## WHAT TO WORK ON
Return, exactly and in full, the lines of the records below starting at the one with "Zeitschriften (185, 92)" and ending at the one with "[Suche starten] (572, 34)", and no other lines.

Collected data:
Segment Open

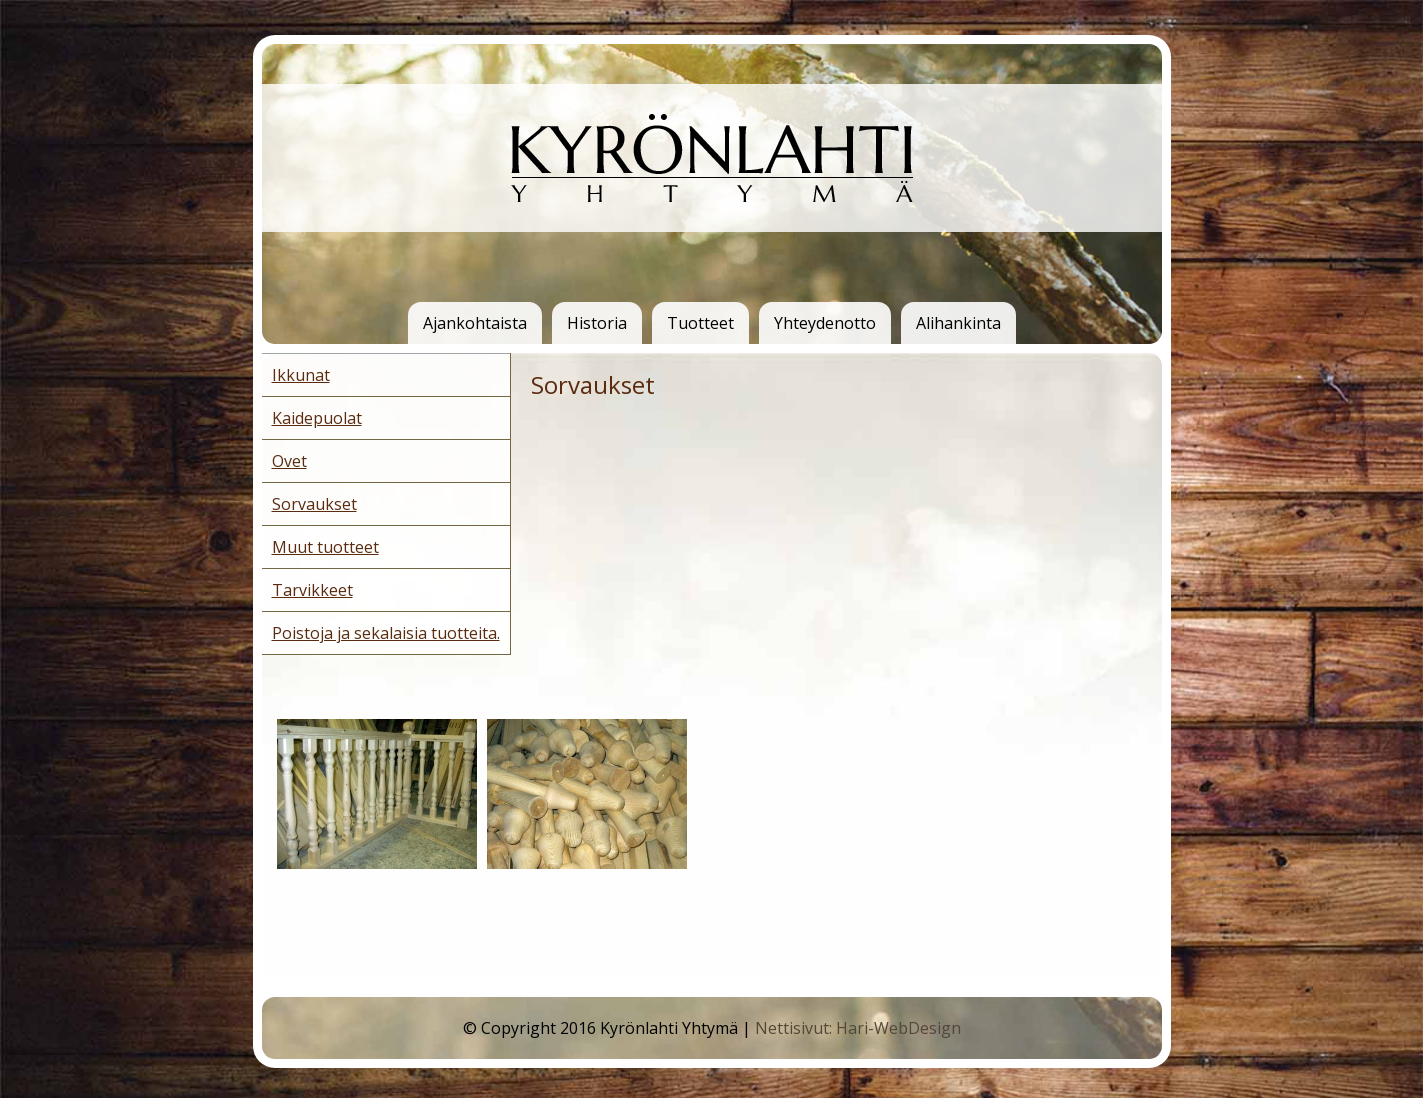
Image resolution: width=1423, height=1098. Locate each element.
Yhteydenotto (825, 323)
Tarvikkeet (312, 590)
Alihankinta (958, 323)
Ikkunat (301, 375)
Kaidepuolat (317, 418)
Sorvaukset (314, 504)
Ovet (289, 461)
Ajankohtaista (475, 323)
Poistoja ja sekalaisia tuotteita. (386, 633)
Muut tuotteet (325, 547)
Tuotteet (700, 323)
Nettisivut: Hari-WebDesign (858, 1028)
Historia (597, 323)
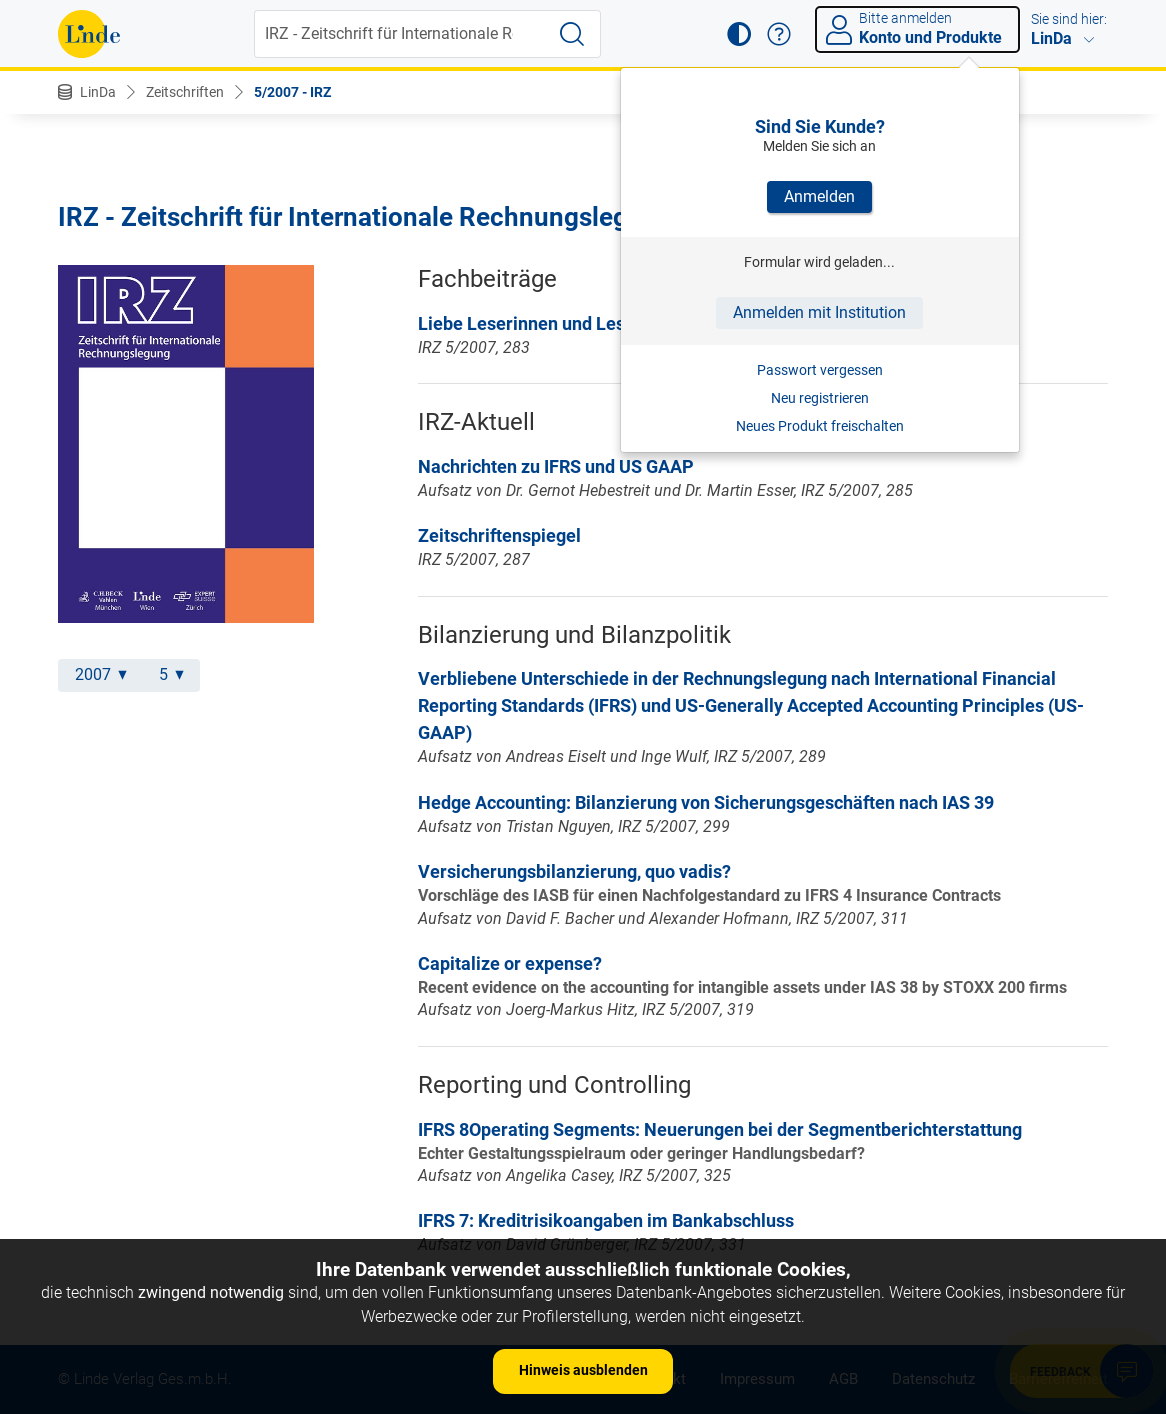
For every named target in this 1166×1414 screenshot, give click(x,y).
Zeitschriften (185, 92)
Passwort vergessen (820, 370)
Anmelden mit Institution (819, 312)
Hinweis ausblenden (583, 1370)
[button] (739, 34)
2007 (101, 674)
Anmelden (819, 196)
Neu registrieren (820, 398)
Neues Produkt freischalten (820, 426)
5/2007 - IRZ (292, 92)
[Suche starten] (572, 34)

Segment Closed
Segment Open

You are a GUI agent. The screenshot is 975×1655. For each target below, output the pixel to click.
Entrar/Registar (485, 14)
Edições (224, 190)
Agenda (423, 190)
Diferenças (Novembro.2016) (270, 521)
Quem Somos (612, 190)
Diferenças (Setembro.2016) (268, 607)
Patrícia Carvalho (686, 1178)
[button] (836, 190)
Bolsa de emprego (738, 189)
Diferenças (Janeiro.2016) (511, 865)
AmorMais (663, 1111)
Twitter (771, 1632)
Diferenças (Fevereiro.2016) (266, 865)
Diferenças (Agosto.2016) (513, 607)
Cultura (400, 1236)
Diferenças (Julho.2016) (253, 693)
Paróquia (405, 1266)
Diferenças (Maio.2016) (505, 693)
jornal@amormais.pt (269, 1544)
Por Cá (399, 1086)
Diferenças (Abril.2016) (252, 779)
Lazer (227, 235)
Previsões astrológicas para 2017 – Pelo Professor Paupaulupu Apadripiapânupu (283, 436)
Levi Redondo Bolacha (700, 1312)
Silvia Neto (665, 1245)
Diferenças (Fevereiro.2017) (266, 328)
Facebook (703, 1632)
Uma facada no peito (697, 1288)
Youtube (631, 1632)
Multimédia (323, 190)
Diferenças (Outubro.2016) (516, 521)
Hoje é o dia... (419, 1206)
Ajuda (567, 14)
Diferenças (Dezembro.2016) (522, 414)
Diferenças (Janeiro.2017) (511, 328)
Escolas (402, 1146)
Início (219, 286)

Segment Closed

## RESULT
Zeitschriften (185, 92)
Passwort vergessen (820, 370)
Anmelden mit Institution (819, 312)
Hinweis ausblenden (583, 1370)
[button] (739, 34)
2007 (101, 674)
Anmelden (819, 196)
Neu registrieren (820, 398)
Neues Produkt freischalten (820, 426)
5/2007 - IRZ (292, 92)
[Suche starten] (572, 34)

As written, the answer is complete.